Dynamic Alignment Mask CTC: Improved Mask-CTC with Aligned Cross Entropy
This work addresses efficiency and accuracy in speech recognition for applications requiring fast decoding, though it appears incremental as it builds on the existing Mask-CTC framework.
The paper tackled the problem of improving non-autoregressive speech recognition models by introducing Dynamic Alignment Mask CTC, which includes Aligned Cross Entropy (AXE) and Dynamic Rectification methods. The result was improved Word Error Rate (WER) performance on the WSJ dataset, as demonstrated experimentally.

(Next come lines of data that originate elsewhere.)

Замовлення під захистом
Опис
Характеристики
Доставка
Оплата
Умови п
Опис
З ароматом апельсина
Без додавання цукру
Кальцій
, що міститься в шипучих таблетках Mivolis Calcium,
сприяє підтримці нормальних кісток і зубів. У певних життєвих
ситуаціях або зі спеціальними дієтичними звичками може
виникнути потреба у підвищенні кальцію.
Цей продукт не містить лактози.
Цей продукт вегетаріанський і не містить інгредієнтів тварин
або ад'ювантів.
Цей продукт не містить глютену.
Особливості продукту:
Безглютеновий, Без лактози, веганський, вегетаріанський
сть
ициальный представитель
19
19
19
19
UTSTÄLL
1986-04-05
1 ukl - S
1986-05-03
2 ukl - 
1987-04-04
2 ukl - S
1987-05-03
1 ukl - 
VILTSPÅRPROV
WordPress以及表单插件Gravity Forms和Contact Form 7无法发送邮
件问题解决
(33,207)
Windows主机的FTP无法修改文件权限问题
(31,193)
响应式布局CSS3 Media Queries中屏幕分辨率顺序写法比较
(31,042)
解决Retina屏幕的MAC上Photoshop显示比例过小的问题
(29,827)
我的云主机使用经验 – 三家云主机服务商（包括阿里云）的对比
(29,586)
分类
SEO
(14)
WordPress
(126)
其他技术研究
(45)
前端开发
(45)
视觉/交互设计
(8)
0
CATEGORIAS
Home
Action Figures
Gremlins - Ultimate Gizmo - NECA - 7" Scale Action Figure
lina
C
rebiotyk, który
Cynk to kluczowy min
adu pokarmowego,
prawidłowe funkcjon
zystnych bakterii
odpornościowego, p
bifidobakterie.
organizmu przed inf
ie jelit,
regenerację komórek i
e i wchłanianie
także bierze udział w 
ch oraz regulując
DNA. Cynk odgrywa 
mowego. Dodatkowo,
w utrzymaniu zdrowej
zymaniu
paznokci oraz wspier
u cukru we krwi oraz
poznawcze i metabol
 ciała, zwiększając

Because of predicting all the target tokens in parallel, the non-autoregressive models greatly improve the decoding efficiency of speech recognition compared with traditional autoregressive models. In this work, we present dynamic alignment Mask CTC, introducing two methods: (1) Aligned Cross Entropy (AXE), finding the monotonic alignment that minimizes the cross-entropy loss through dynamic programming, (2) Dynamic Rectification, creating new training samples by replacing some masks with model predicted tokens. The AXE ignores the absolute position alignment between prediction and ground truth sentence and focuses on tokens matching in relative order. The dynamic rectification method makes the model capable of simulating the non-mask but possible wrong tokens, even if they have high confidence. Our experiments on WSJ dataset demonstrated that not only AXE loss but also the rectification method could improve the WER performance of Mask CTC.